(Recorded information Opens)

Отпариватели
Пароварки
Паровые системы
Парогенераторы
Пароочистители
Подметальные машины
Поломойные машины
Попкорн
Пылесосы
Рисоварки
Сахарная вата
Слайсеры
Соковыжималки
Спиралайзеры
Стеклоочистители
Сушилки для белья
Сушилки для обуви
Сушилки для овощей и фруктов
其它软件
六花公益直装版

(Recorded information Closes)
(Recorded information Opens)

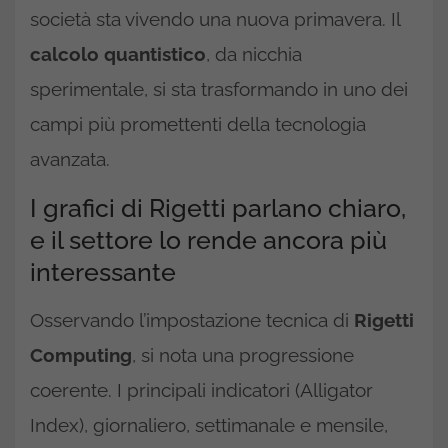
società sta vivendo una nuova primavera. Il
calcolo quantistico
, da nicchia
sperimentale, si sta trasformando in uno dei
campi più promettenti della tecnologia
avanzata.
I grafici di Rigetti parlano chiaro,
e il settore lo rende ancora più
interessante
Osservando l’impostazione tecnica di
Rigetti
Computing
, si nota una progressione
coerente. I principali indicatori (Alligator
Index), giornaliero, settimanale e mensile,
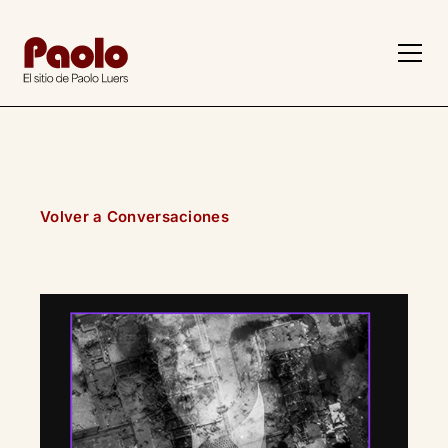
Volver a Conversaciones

(Recorded information Closes)

Exercise directions =>
In the entries above, find each line with the word "Rigetti" and copy it.

Answer box =>
I grafici di Rigetti parlano chiaro,
Rigetti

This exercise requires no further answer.